Despite the limitations for your average teenage Brit, Reece Oxford, who, while still waiting for his GCSE results, spent 90 minutes with a World Cup winner in his back pocket.
And people say the youth of today are useless?
The youngster announced himself to the world back in 2015 as West Ham ran out shock 2-0 winners away to Arsenal on the opening day of the season.
A centre-back by trade, Oxford was named Man of the Match after shackling Mesut Ozil in a 79-minute masterclass, starving the Gunners of creativity from defensive midfield and finishing the game with a pass-completion rate of 95% – the highest of any player on the pitch.
At just 16 years and 236 days old, Oxford reached the peak of his career.
His subsequent fall from grace is an anomaly.
Since stealing the show at the Emirates in 2015, the 20-year-old has made just six Premier League appearances and become a footballing nomad.
The youngster was used sparingly in the remainder of his debut season and joined Championship side Reading on loan midway through the 2016/17 campaign to kick-start his career.
Oxford cited then Royals manager Jaap Stam as a major influence on his decision to join – stating that he hoped to learn from ‘one of the best centre-backs in the world.’
The mentorship he dreamed of never materialised, with Stam claiming that the youngster was ‘unable to cope with the intensity of training’ upon his arrival.
After making just a handful of appearances for Reading, Oxford followed a number of young English players by heading to the Bundesliga to nurture his talent.
Ahead of the 2017/18 campaign he joined Borussia Monchengladbach on a season-long loan – but started only seven times during that spell.
Despite a lack of playing time, Monchengladbach Sporting Director Max Eberl revealed that the club were exploring the possibility of signing the youngster on a permanent deal – a move that never materialised.
With West Ham in the midst of a defensive crisis, Oxford was left frustrated by David Moyes’ decision to end his loan prematurely.
He played just three times back at his parent club before returning to Monchengladbach for the remainder of the season.
Oxford spent the second half of this campaign with FC Augsburg and is close to sealing a £3million move to the Bundesliga outfit.
This fascination with a career in Germany is no hipster trend for Oxford, instead it’s born out of necessity.

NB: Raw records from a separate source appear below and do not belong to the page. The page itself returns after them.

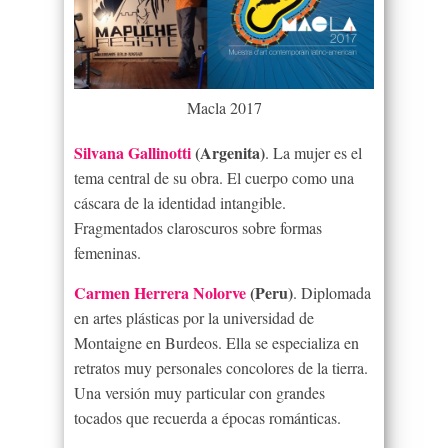
Macla 2017
Silvana Gallinotti
(Argenita)
. La mujer es el
tema central de su obra. El cuerpo como una
cáscara de la identidad intangible.
Fragmentados claroscuros sobre formas
femeninas.
Carmen Herrera Nolorve
(Peru)
. Diplomada
en artes plásticas por la universidad de
Montaigne en Burdeos. Ella se especializa en
retratos muy personales concolores de la tierra.
Una versión muy particular con grandes
tocados que recuerda a épocas románticas.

English clubs seem wary of getting their fingers burnt by the man who was once labelled the ‘next Rio Ferdinand’ – comparisons that intensified following a Golden Boy nomination in 2017.
Oxford’s recognition as one of the best young players in Europe was only two years ago but for him it must seem like a lifetime away now.
It’s easy to see why we all got carried away after his debut against Arsenal.
Ozil went on to register 19 Premier League assists in a season that he started in the pocket of the 16-year-old rookie.
Declan Rice’s emergence through the ranks and first-team success looks set to be the final nail in the coffin of Oxford’s West Ham career.
A player once touted as a future captain of the club now finds himself surplus to requirements.
Even with time on his side, Oxford’s career rests perilously close to the football scrapheap.